Thus, I think codes play a fundamental role in many (not all) problems of inductive inference, and might even play a role in unifying several different strands of inductive inference. I see nothing wrong with calling a class of hypotheses that allows for a short worst-case code length (e.g., d log n in the VC-case) ‘simple’, and so, in my terminology, this coding approach can be related to Occam’s Razor after all (note that, e.g., on wikipedia, VC-dimension is also introduced as ‘measuring, in some sense, how complicated a set of hypotheses is’). This is what I wanted to say in my remark after Vladimir’s talk.
That’s it- best wishes to everyone!
Appendix:
[A] About Prediction with Log-Loss
In the simplest version of the log-loss prediction game, if one predicts outcome y with distribution p, one suffers loss – log p(y), i.e. if one assigned high probability to the outcome that actually occurs, the loss is small. In the sequential prediction game, at each point in time one predicts y_t with a probability distribution that is allowed to depend on y_1, …, y_{t-1} and some side-information x_1, …, x_t. The total loss at time T is then the cumulative (summed) loss one makes at times t=1,…, T
While the predictions one can make are formally probability distributions, they might perhaps better be called ‘nonnegative weights summing to 1’ – for example, in the gambling application, p(y) represents the proportion of one’s capital that one invests in y; i.e., one uses p(y) times one’s total capital to buy tickets that pay off if y occurs. And in the data compression scenario, – log p(y) is the number of bits one needs to encode outcome y using ‘the code corresponding to p’. See the Cesa-Bianchi/Lugosi-book or
my talk (slides 16-26 about weather forecasting!) for further information.
[B] About VC-dimension
Consider data (X,Y) where Y is 0 or 1 and X can take values in an arbitrary set. Suppose we see i.i.d. pairs (X1,Y1), (X2,Y2),… . These are our training data. We also have a ‘model’ (set of classifiers such as support vector machines for a given kernel, or all feedforward neural networks with 6 hidden nodes, or all decision trees that can be defined on X). Our goal is to learn to predict Y given X as well as the best element in the model, where predicting well means achieving a small expected 0/1-loss , i.e. a small probability of making the wrong prediction.
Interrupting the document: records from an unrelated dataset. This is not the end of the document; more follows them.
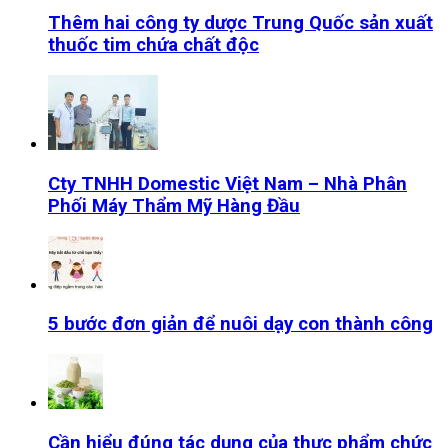
Thêm hai công ty dược Trung Quốc sản xuất
thuốc tim chứa chất độc
Cty TNHH Domestic Việt Nam – Nhà Phân
Phối Máy Thẩm Mỹ Hàng Đầu
5 bước đơn giản để nuôi dạy con thành công
Cần hiểu đúng tác dụng của thực phẩm chức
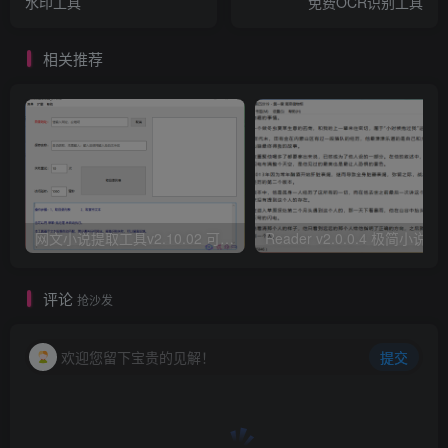
水印工具
免费OCR识别工具
相关推荐
网文小说提取工具v2.10.02 可以自动下载小说 从此不再花钱看小说
Reader v2.0.0.4 极
评论
抢沙发
欢迎您留下宝贵的见解！
提交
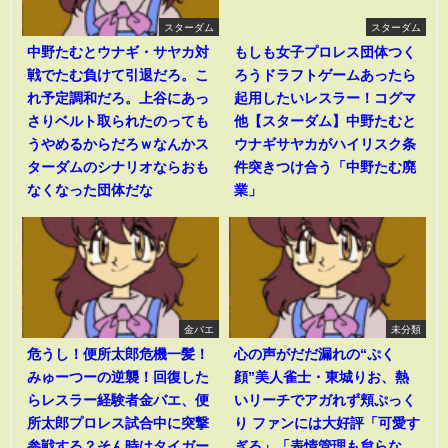
スターダム
スターダム
中野たむとウナギ・サヤカ対
もしも女子プロレス団体つく
戦でたむ負けて引退だろ。こ
ろうドラフトゲームあったら
れ予定調和だろ。上谷にあっ
起用したいレスラー！コグマ
さりベルト取られたのっても
他【スターダム】中野たむと
うやめるからだろｗなんかス
ウナギサヤカがハイリスク条
ターダムのシナリオならおも
件突きつけ合う「中野たむ廃
なくなった団体だな
業」
金バエ
未分類
危うし！便所太郎危機一髪！
心の声がだだ漏れの“ぷく
みゅーつーの逆襲！回復した
顔”美人雀士・東城りお、熱
らレスラー経験者金バエ、便
いリーチでアガれず頬ぷっく
所太郎プロレス試合中に突撃
り ファンには大好評「可愛す
参戦する？そん時はタイガー
ぎる」「表情管理も怠らな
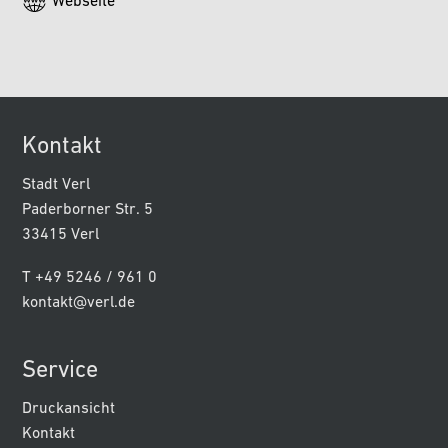
Webseite
Kontakt
Stadt Verl
Paderborner Str. 5
33415 Verl
T +49 5246 / 961 0
kontakt@verl.de
Service
Druckansicht
Kontakt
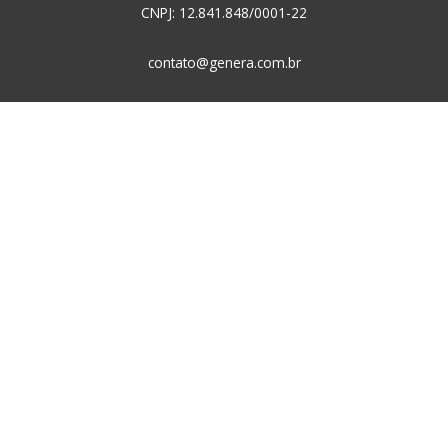
CNPJ: 12.841.848/0001-22
contato@genera.com.br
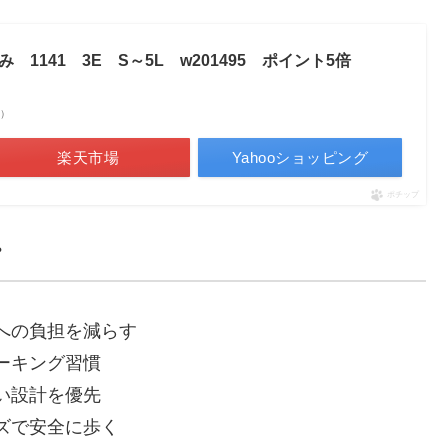
1141 3E S～5L w201495 ポイント5倍
べ）
楽天市場
Yahooショッピング
ポチップ
足への負担を減らす
ォーキング習慣
すい設計を優先
ーズで安全に歩く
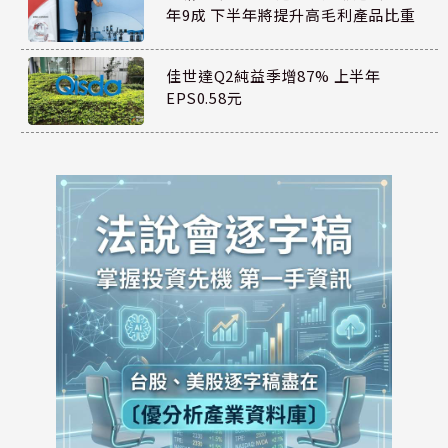
年9成 下半年將提升高毛利產品比重
佳世達Q2純益季增87% 上半年
EPS0.58元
Very broadly speaking, if the model has finite VC-dimension then, no matter what the data generating distribution is, as long as data are i.i.d., ’empirical risk minimization’ (=picking the classifier which has the smallest loss on the given data) will ‘work well’: with probability 1, as you get more and more data, the estimator you pick gets better and better and its performance convergence to the best performance that can be obtained by any classifier in the model.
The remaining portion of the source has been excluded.